It’s surprising that we’re still talking about Crystal Castles. The music press was palpably poised when their last album hit, ready to tear apart their giant, gig-cancelling, fan-punching egos, and dismiss them as another fad from the new rave wave that dragged along a generation of impressionable, dumb teenagers (myself, regrettably, included). But the record was just too strong, its dreamy pop interspersed with rude awakenings that were as catchy as they were enraged.
However, third albums pose a problem for bands that rely on a formula, albeit a spectacularly successful one. The standard progression of ‘do it right, do it better, do it different’ holds some truth, and it was hard to see a pair with such a honed, unique sound being adaptable. The news that Ethan Kath, the duo’s main songwriter, would be producing the record on his own for the first time didn’t sound convincingly conducive to change.
As might have been expected, the record retains the distinctive lo-fi synths and club beats. It is identifiably a Crystal Castles album from the moment the distorted moans and weighty kicks of ‘Plague’ enter your ears. But the track is also a perfect example of the way that in attempting to modify their sound, the duo have robbed it of almost everything that made it exciting. The irresistible melodies are largely gone in favour of the throb of side-chained compression (for more, see Eric Prydz’s ‘Call on Me’). Glass’s vocals are uninspired, and too masked in reverb to really assert themselves. It positively plods for nigh-on five minutes.
“I didn’t think I could lose faith in humanity any more than I already had,” Glass said in a recent interview about the album with NME, and this sheds a bit of light on the record’s lack of cohesion. Songs like ‘Wrath of God’, with its overly twee intro subsumed by paranoia, feels constructed to convey disillusionment by being unsettling, lacking the deftness and immaculate timing of, say, II‘s ‘Celestica’. They have given up hope, and with it any hint of a catchy hook.
There are a few redeeming tracks, but they are exceptional. ‘Violent Youth’ recaptures something of the naturally edgy euphoria of the previous release, and its alluring outro adds some variation to the otherwise insipid track structures. The angelic closer ‘Child I Will Hurt You’ is a complete departure from the rest of the record. Its faintly discordant arpeggios weave together with Glass’s airy vocals to create a tone more inviting than anything else they’re written, and it disappears in a wisp. But when she coos “have you been entertained?” it draws attention to the discrepancy between this and the previous tracks, what the album is and what it could have been.
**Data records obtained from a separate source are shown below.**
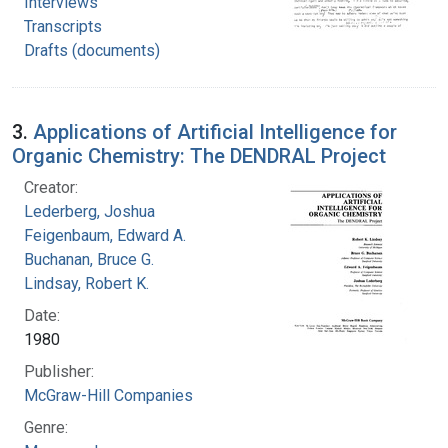
Interviews
Transcripts
Drafts (documents)
3.
Applications of Artificial Intelligence for
Organic Chemistry: The DENDRAL Project
Creator:
Lederberg, Joshua
Feigenbaum, Edward A.
Buchanan, Bruce G.
Lindsay, Robert K.
Date:
1980
Publisher:
McGraw-Hill Companies
Genre: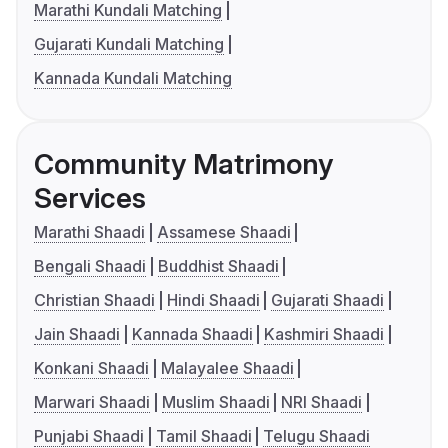
Marathi Kundali Matching
Gujarati Kundali Matching
Kannada Kundali Matching
Community Matrimony
Services
Marathi Shaadi
Assamese Shaadi
Bengali Shaadi
Buddhist Shaadi
Christian Shaadi
Hindi Shaadi
Gujarati Shaadi
Jain Shaadi
Kannada Shaadi
Kashmiri Shaadi
Konkani Shaadi
Malayalee Shaadi
Marwari Shaadi
Muslim Shaadi
NRI Shaadi
Punjabi Shaadi
Tamil Shaadi
Telugu Shaadi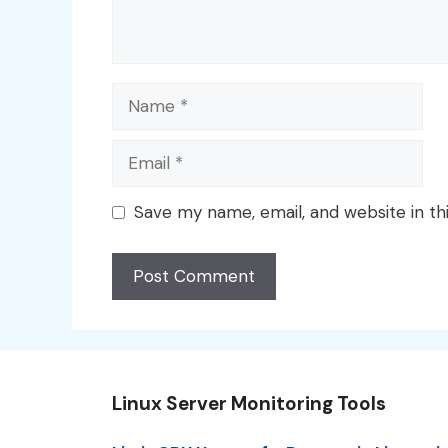
Name
Email
Save my name, email, and website in th
Linux Server Monitoring Tools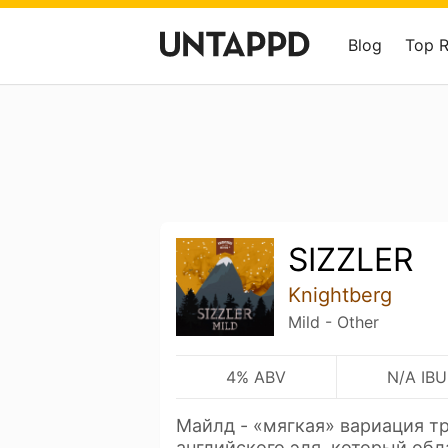
Blog
Top 
SIZZLER
Knightberg
Mild - Other
4% ABV
N/A IBU
Майлд - «мягкая» вариация т
английского эля, который об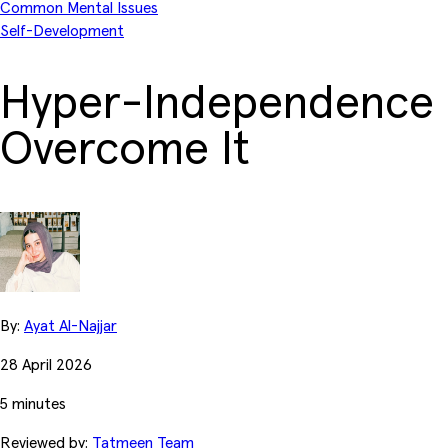
Common Mental Issues
Self-Development
Hyper-Independence 
Overcome It
By:
Ayat Al-Najjar
28 April 2026
5 minutes
Reviewed by:
Tatmeen Team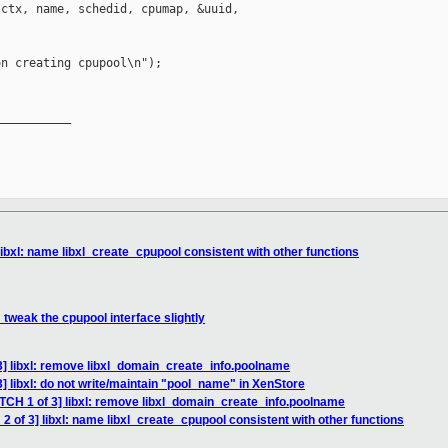
ctx, name, schedid, cpumap, &uuid, 

n creating cpupool\n");

__________

libxl: name libxl_create_cpupool consistent with other functions
: tweak the cpupool interface slightly
3] libxl: remove libxl_domain_create_info.poolname
] libxl: do not write/maintain "pool_name" in XenStore
ATCH 1 of 3] libxl: remove libxl_domain_create_info.poolname
2 of 3] libxl: name libxl_create_cpupool consistent with other functions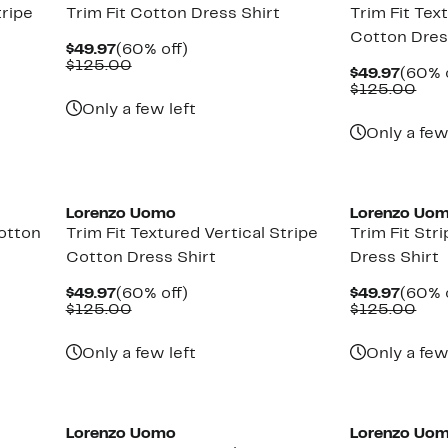
tripe
Trim Fit Cotton Dress Shirt
Trim Fit Tex
Cotton Dres
Current
60%
$49.97
(60% off)
Price
Comparable
off.
$125.00
Curre
$49.97
(60% 
$49.97
value
Price
Com
$125.00
$125.00
$49.9
val
Only a few left
$12
Only a few
Lorenzo Uomo
Lorenzo Uo
Cotton
Trim Fit Textured Vertical Stripe
Trim Fit Str
Cotton Dress Shirt
Dress Shirt
Current
60%
Curre
$49.97
(60% off)
$49.97
(60% 
Price
Comparable
off.
Price
Com
$125.00
$125.00
$49.97
value
$49.9
val
$125.00
$12
Only a few left
Only a few
Lorenzo Uomo
Lorenzo Uo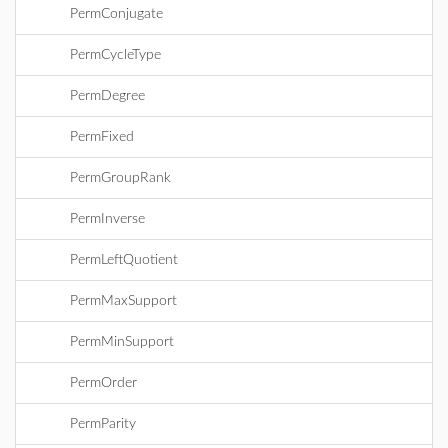
PermConjugate
PermCycleType
PermDegree
PermFixed
PermGroupRank
PermInverse
PermLeftQuotient
PermMaxSupport
PermMinSupport
PermOrder
PermParity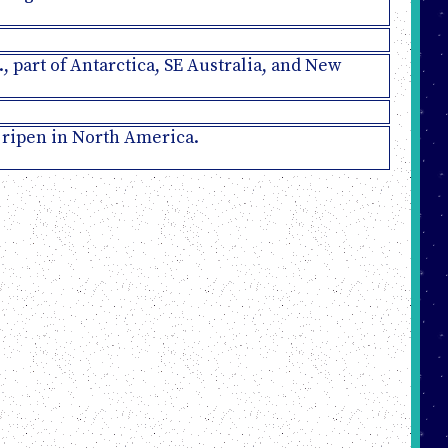
., part of Antarctica, SE Australia, and New
s ripen in North America.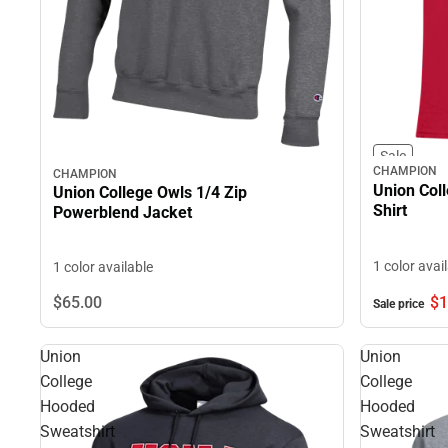
Sale
CHAMPION
CHAMPION
Union Coll
Union College Owls 1/4 Zip
Shirt
Powerblend Jacket
1 color avai
1 color available
$1
$65.
00
Sale price
Union
Union
College
College
Hooded
Hooded
Sweatshirt
Sweatshirt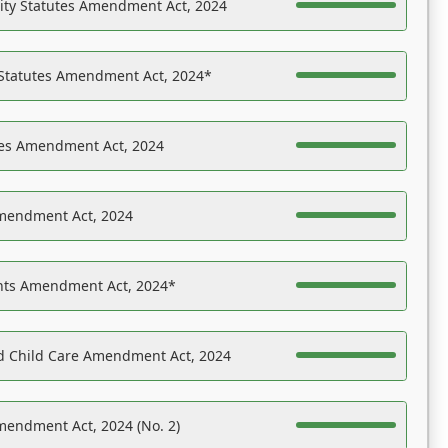
ility Statutes Amendment Act, 2024
 Statutes Amendment Act, 2024*
es Amendment Act, 2024
Amendment Act, 2024
ights Amendment Act, 2024*
nd Child Care Amendment Act, 2024
mendment Act, 2024 (No. 2)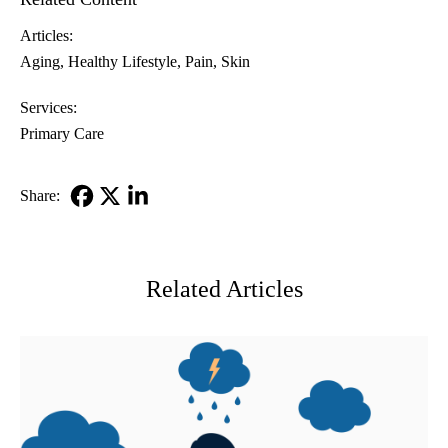
Articles:
Aging
Healthy Lifestyle
Pain
Skin
Services:
Primary Care
Share:
Facebook
X-
LinkedIn
Twitter
Related Articles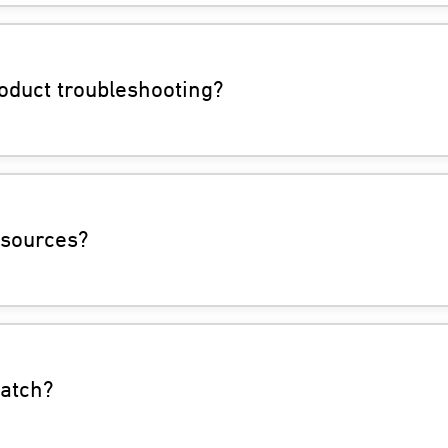
oduct troubleshooting?
esources?
watch?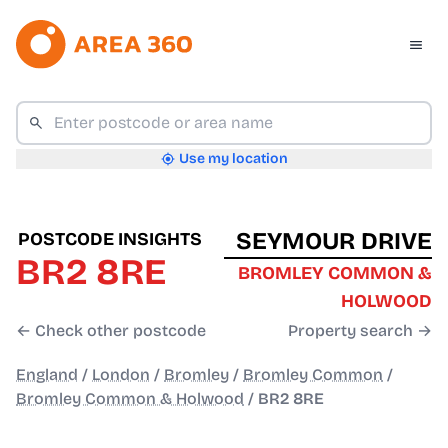
Use my location
SEYMOUR DRIVE
POSTCODE INSIGHTS
BR2 8RE
BROMLEY COMMON &
HOLWOOD
← Check other postcode
Property search →
England
/
London
/
Bromley
/
Bromley Common
/
Bromley Common & Holwood
/
BR2 8RE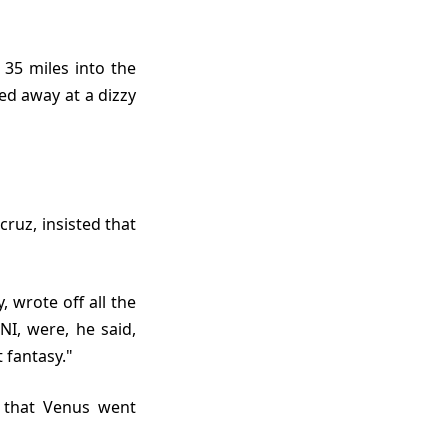
ed away at a dizzy
I, were, he said,
 fantasy."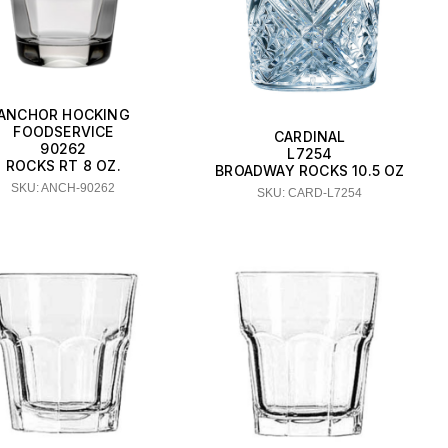
ANCHOR HOCKING
FOODSERVICE
CARDINAL
90262
L7254
ROCKS RT 8 OZ.
BROADWAY ROCKS 10.5 OZ
SKU: ANCH-90262
SKU: CARD-L7254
Crystal Castles have never been particularly subtle, but this is exposed here in their attempt to cultivate a more intricate atmosphere than the oscillation between the angry and the ethereal on I and II. The sound is close enough to their previous work to ask to be compared with it, yet they’ve meddled with the equation sufficiently that it no longer works, depriving it of the blind wildness and pop immediacy that made their simple songs so compelling.